Tony hatte kein eigenes Telefon. Anscheinend hatte niemand in Palapye ein eigenes Telefon. Er hatte den Anruf für 19:00 Uhr am Freitag vorgebucht. Man musste Anrufe vorbuchen!
Zum Glück war der Brief noch vor Freitag angekommen. Tony würde mich sicher verstehen. Ich konnte es kaum abwarten mit ihm zu sprechen.
Wir sprachen wie verabredet am Freitag und danach ging ich zu Heffer’s Buchladen. Meine Eltern waren schon da. Der neue Roman ‘Talk to the Wind’ von Frederick Humphrey wurde vorgestellt. Frederick Humphrey war ein berühmter Schriftsteller - und er war mein Großvater.
Der Text auf dem Umschlag versprach einen aufregenden Kriminalroman vor dem Hintergrund Kenias der zwanziger Jahren. ‘Furcht verbreitet sich in der dekadenten Kolonialgesellschaft Nairobis, als...’
Gewöhnlich war der Umschlag alles was ich von Grandpas Büchern las.
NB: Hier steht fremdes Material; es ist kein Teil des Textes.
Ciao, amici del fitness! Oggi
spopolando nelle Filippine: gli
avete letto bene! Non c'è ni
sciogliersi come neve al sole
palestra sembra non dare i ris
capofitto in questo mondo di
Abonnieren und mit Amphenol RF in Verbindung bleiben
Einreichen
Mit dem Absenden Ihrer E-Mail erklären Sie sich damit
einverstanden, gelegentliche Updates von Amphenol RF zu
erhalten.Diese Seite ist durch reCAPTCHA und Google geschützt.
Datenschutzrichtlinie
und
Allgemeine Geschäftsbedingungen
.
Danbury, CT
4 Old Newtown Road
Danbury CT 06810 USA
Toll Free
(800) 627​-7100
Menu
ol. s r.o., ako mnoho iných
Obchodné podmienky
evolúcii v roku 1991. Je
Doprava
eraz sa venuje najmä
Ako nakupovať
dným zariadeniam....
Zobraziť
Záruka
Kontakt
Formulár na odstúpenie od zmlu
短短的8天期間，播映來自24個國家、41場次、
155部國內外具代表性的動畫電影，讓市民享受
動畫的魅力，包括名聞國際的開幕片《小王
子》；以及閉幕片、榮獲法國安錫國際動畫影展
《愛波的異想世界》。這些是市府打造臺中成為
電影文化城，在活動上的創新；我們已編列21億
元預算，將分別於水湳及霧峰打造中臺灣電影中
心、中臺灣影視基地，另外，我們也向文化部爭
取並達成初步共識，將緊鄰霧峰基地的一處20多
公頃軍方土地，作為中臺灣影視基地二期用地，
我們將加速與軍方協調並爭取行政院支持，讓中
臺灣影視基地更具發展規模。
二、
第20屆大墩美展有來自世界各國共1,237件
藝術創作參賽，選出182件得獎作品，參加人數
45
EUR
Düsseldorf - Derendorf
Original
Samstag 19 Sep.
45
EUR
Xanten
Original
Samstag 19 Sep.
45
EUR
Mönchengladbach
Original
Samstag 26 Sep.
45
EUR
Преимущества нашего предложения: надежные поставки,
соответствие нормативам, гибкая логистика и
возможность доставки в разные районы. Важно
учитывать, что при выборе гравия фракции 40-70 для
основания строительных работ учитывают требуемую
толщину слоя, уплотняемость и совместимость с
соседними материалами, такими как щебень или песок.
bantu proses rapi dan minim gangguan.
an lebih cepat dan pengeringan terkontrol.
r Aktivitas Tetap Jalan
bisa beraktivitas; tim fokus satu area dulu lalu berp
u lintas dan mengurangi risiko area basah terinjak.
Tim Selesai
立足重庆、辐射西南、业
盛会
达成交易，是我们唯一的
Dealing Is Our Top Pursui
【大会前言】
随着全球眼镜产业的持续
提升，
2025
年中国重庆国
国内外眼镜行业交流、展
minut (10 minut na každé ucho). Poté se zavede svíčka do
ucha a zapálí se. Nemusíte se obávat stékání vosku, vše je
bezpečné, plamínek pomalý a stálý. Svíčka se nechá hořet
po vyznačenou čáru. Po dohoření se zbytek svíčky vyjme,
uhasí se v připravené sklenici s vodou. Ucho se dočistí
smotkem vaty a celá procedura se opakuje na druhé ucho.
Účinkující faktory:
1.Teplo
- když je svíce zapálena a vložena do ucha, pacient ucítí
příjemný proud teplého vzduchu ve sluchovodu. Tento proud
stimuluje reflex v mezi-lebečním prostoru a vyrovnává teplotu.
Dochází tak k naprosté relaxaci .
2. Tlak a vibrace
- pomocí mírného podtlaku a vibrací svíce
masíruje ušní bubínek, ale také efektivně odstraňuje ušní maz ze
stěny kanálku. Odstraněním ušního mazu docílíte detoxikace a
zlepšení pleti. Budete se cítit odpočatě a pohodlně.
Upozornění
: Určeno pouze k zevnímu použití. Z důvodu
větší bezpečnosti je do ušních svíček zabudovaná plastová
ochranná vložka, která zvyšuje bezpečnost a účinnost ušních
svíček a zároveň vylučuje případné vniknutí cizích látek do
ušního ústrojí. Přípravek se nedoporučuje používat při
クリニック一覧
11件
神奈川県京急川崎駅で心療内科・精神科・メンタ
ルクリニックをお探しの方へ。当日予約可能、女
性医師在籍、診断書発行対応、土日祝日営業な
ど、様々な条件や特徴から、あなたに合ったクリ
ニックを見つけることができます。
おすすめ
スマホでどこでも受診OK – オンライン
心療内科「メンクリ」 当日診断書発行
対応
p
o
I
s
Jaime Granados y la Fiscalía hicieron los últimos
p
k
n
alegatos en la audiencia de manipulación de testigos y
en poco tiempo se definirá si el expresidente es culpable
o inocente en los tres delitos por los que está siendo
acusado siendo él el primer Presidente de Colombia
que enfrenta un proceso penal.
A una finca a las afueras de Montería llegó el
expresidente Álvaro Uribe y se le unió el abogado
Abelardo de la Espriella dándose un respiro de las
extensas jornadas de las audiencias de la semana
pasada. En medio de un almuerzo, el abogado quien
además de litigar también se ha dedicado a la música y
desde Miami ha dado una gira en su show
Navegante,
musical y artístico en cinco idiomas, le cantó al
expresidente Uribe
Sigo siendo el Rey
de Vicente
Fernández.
Ich wollte seine Gefühle nicht verletzen. Vielleicht mochte ich sein Buch ja nicht. Grandpas Foto lächelte mich an. Er hatte klassische Züge, volles, graues Haar und sah gut aus für 72. Im Moment saß Grandpa im Laden drinnen hinter einem Tisch und signierte Bücher.